Ill jokes
I would tell you an orphan joke, ehh I’ll just tell your parents instead.
I asked a kid at my work where his parents were. He started crying. Man, I don't know what I did. I'll ask another kid at the orphanage.
Let's play carpenter. First, we'll get hammered, then I'll nail you.
Husband: "I think I might take a picture of your breasts and frame it."
Wife: "I think I'll take a picture of your penis and enlarge it."
Michael Jackson and Tonya Harding got together back in the day for a horse racing venture. Tonya says, "I'll handle the handicapping, you go ride the 3-year-olds."
Worst punishment of all
I’ll never forget my father’s last words...
Oh fuck, it’s a bus!
I'm going to draw a picture. A picture with a twist. I'll draw it with a razor blade. I'll draw it on my wrist.
A man has a terminal illness and isn't sure how long he has left to live, so he talks to his doctor. The man asks, "How long am I going to live?"
The doctor says, "Depends, what time is it?" The doctor then looks at his watch and says, "10".
The man asks, "Ten what?"
Then the doctor keeps going, "6, 5, 4, 3, 2, 1".
I’ll never forget my Granddad’s last words to me just before he died.
“Are you still holding the ladder?”
The Trump family are flying from New York to DC when Donald looks down on the cities below.
Trump: "I think I’ll throw a $1000 bill out the window and make some American happy."
Melania: "Oh honey, why not throw ten $100 bills out the window and make ten Americans happy?"
Ivanka: "Even better daddy, throw 100 ten dollar bills out the window and make 100 people happy."

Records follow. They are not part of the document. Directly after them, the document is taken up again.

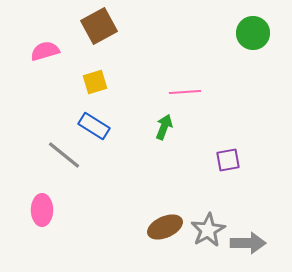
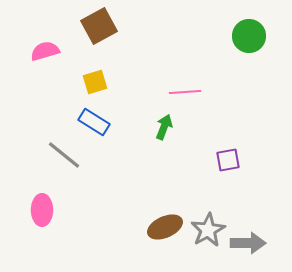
green circle: moved 4 px left, 3 px down
blue rectangle: moved 4 px up
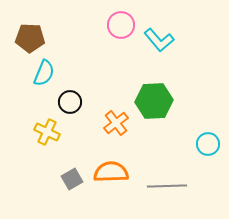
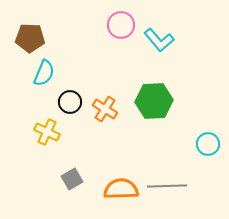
orange cross: moved 11 px left, 14 px up; rotated 20 degrees counterclockwise
orange semicircle: moved 10 px right, 17 px down
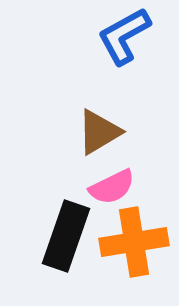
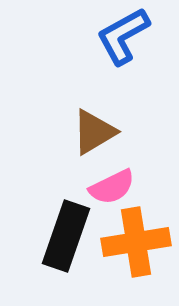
blue L-shape: moved 1 px left
brown triangle: moved 5 px left
orange cross: moved 2 px right
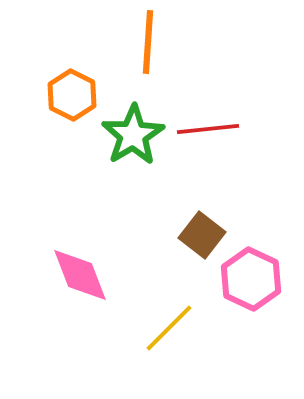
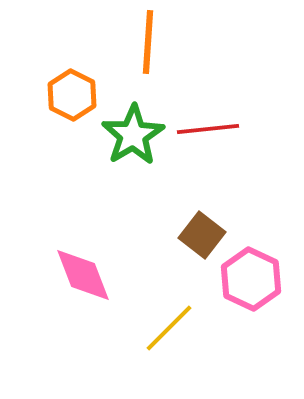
pink diamond: moved 3 px right
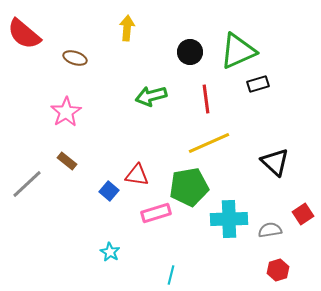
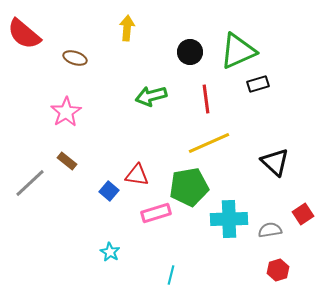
gray line: moved 3 px right, 1 px up
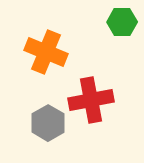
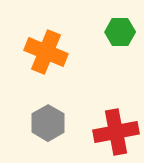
green hexagon: moved 2 px left, 10 px down
red cross: moved 25 px right, 32 px down
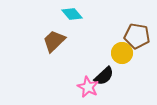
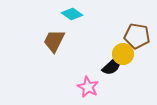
cyan diamond: rotated 15 degrees counterclockwise
brown trapezoid: rotated 20 degrees counterclockwise
yellow circle: moved 1 px right, 1 px down
black semicircle: moved 8 px right, 10 px up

Pilot: "Why don’t you all jump out the window and make the whole country happy?"
A guy meets a sex worker in a bar. She says, “This is your lucky night. I’ve got a special game for you. I’ll do absolutely anything you want for £300 as long as you can say it in three words.” The guy replies, “Hey, why not?” He pulls his wallet out of his pocket and lays £300 on the bar, and says slowly, “Paint...my....house.”
The wine taster at an old vineyard died. A homeless guy, looking ragged and dirty, came to apply. He persuaded the manager to give him a try.
The guy was given a glass of wine. He swirled, smelled, sipped, and spit. “It's a red wine, Merlot, three years old, grown on the South Slope and matured in oak barrels,” he said. "Impressive," said the manager.
The man is given another. “Still a red wine, Cabernet, eight years old, from the Northeast slope, stored in steel vats.”
The manager was amazed. He winked at his secretary. The secretary understood and brought out a glass of urine. The drunkard tasted it and said, “It's a blond, 27 years old, three months pregnant, and if I don't get this job, I'll tell who the father is!”
Today in 3rd grade English, the teacher asked the kids a question, "What turns on when you take your clothes off?"
Little Elsa blushed and screamed, "You can't ask that!"
The English teacher repeats the question and Elsa screams, "I'll tell my parents on you and get you fired!"
Finally, Little Tim raises his hand, "The shower, ma'am."
The English teacher clapped her hands, "Good job, Tim, and as for you Elsa, you do not have the body for that."
A girl walks up to her dad to ask for a dress for prom and he says, "Suck my dick and I'll buy you a dress." She does it and says to him, "Dad, your dick tastes like shit." And he says, "Yeah, your brother wanted a car."
Teacher: "I'll call your mother."
Orphan: "Go on, see if she picks up."
Whoever stole my Microsoft Office account, I'll make you pay. You have my word!
What's the difference between sex and mental illness?
Most of Reddit has experienced mental illness.
I’ll make a joke about homeless people, but they just don’t work.
A woman walks onto the bus with her child. The driver says, "That's the ugliest child I have ever seen!" The woman sits down and tells her neighbor. The neighbor replies, "Go say something back. Here, I'll hold your monkey for you!"
Waitress: You wanna box for your leftovers?
Me: No, but I'll arm wrestle you for the check.